*WHAT IS REQUIRED*
Each entry should appear in the answer exactly as written.

(Items listed in a dataset)
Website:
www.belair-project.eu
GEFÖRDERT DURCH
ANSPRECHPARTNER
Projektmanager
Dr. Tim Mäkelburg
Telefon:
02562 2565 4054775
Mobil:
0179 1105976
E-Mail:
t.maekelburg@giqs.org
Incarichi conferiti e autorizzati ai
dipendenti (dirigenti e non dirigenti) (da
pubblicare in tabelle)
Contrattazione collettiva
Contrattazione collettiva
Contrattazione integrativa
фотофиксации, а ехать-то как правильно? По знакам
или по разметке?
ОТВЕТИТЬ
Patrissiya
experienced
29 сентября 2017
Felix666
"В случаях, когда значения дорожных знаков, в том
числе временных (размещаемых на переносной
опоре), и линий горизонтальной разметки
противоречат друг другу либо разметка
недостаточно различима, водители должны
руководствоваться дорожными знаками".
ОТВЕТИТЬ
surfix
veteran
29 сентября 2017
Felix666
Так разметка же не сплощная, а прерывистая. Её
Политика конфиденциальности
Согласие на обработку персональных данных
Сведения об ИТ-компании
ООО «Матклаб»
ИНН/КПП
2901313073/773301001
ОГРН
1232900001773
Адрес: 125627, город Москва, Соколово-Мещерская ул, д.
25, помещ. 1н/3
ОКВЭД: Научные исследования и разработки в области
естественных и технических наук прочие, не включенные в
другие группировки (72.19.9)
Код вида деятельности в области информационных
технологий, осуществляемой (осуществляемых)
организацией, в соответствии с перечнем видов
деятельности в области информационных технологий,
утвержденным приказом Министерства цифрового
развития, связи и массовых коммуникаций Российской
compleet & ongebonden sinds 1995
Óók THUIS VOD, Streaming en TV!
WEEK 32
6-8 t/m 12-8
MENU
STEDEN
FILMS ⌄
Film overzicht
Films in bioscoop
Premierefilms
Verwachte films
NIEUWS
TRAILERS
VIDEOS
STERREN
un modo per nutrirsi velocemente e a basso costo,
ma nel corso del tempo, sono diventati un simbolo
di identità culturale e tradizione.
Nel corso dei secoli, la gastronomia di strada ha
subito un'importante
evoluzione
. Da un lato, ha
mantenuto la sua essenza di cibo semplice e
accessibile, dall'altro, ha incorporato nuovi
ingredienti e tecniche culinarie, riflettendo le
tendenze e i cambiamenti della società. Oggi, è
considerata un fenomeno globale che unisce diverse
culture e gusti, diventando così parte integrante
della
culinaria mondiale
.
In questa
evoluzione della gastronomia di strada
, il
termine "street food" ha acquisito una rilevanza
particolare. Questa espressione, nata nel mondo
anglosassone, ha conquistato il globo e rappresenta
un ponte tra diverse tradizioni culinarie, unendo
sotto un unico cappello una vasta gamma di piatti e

*TASK RESPONSE*
Website:
www.belair-project.eu
GEFÖRDERT DURCH
ANSPRECHPARTNER
Projektmanager
Dr. Tim Mäkelburg
Telefon:
02562 2565 4054775
Mobil:
0179 1105976
E-Mail:
t.maekelburg@giqs.org
Incarichi conferiti e autorizzati ai
dipendenti (dirigenti e non dirigenti) (da
pubblicare in tabelle)
Contrattazione collettiva
Contrattazione collettiva
Contrattazione integrativa
фотофиксации, а ехать-то как правильно? По знакам
или по разметке?
ОТВЕТИТЬ
Patrissiya
experienced
29 сентября 2017
Felix666
"В случаях, когда значения дорожных знаков, в том
числе временных (размещаемых на переносной
опоре), и линий горизонтальной разметки
противоречат друг другу либо разметка
недостаточно различима, водители должны
руководствоваться дорожными знаками".
ОТВЕТИТЬ
surfix
veteran
29 сентября 2017
Felix666
Так разметка же не сплощная, а прерывистая. Её
Политика конфиденциальности
Согласие на обработку персональных данных
Сведения об ИТ-компании
ООО «Матклаб»
ИНН/КПП
2901313073/773301001
ОГРН
1232900001773
Адрес: 125627, город Москва, Соколово-Мещерская ул, д.
25, помещ. 1н/3
ОКВЭД: Научные исследования и разработки в области
естественных и технических наук прочие, не включенные в
другие группировки (72.19.9)
Код вида деятельности в области информационных
технологий, осуществляемой (осуществляемых)
организацией, в соответствии с перечнем видов
деятельности в области информационных технологий,
утвержденным приказом Министерства цифрового
развития, связи и массовых коммуникаций Российской
compleet & ongebonden sinds 1995
Óók THUIS VOD, Streaming en TV!
WEEK 32
6-8 t/m 12-8
MENU
STEDEN
FILMS ⌄
Film overzicht
Films in bioscoop
Premierefilms
Verwachte films
NIEUWS
TRAILERS
VIDEOS
STERREN
un modo per nutrirsi velocemente e a basso costo,
ma nel corso del tempo, sono diventati un simbolo
di identità culturale e tradizione.
Nel corso dei secoli, la gastronomia di strada ha
subito un'importante
evoluzione
. Da un lato, ha
mantenuto la sua essenza di cibo semplice e
accessibile, dall'altro, ha incorporato nuovi
ingredienti e tecniche culinarie, riflettendo le
tendenze e i cambiamenti della società. Oggi, è
considerata un fenomeno globale che unisce diverse
culture e gusti, diventando così parte integrante
della
culinaria mondiale
.
In questa
evoluzione della gastronomia di strada
, il
termine "street food" ha acquisito una rilevanza
particolare. Questa espressione, nata nel mondo
anglosassone, ha conquistato il globo e rappresenta
un ponte tra diverse tradizioni culinarie, unendo
sotto un unico cappello una vasta gamma di piatti e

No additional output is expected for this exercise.